(Collection entries)
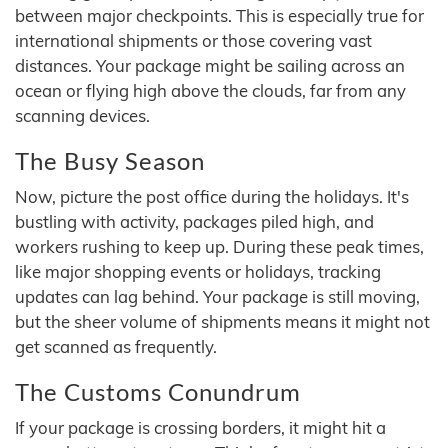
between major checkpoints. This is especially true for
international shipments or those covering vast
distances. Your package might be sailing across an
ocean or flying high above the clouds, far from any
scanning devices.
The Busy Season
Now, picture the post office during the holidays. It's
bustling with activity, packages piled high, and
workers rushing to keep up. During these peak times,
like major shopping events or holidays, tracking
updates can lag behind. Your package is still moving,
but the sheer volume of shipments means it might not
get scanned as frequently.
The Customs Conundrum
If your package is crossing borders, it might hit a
--
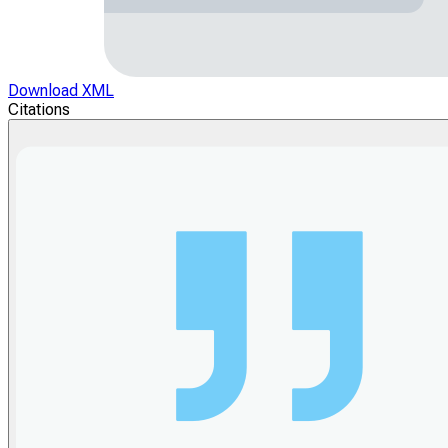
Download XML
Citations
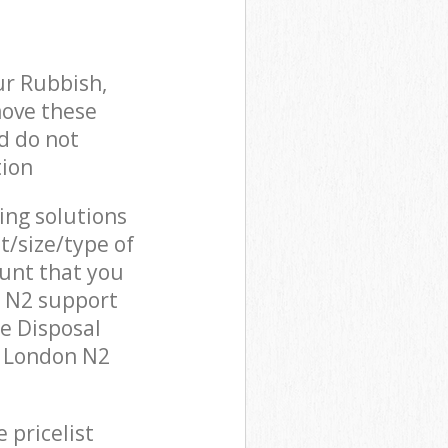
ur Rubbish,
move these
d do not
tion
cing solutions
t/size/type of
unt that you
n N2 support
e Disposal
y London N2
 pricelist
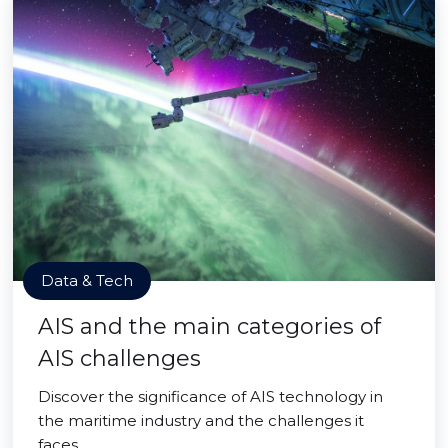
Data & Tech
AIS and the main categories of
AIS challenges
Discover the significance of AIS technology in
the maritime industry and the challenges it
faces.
---
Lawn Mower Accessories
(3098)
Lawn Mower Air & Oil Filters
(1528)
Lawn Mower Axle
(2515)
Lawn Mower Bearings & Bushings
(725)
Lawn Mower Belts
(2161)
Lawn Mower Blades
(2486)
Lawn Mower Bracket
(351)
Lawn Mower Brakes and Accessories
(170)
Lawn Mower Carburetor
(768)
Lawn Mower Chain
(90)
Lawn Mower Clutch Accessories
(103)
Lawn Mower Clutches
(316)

Activity:
Transcribe each line of the data above, unaltered, from the one where "between major checkpoints." appears to the one where "If your package" appears, inclusive of both.

Output of the exercise:
between major checkpoints. This is especially true for
international shipments or those covering vast
distances. Your package might be sailing across an
ocean or flying high above the clouds, far from any
scanning devices.
The Busy Season
Now, picture the post office during the holidays. It's
bustling with activity, packages piled high, and
workers rushing to keep up. During these peak times,
like major shopping events or holidays, tracking
updates can lag behind. Your package is still moving,
but the sheer volume of shipments means it might not
get scanned as frequently.
The Customs Conundrum
If your package is crossing borders, it might hit a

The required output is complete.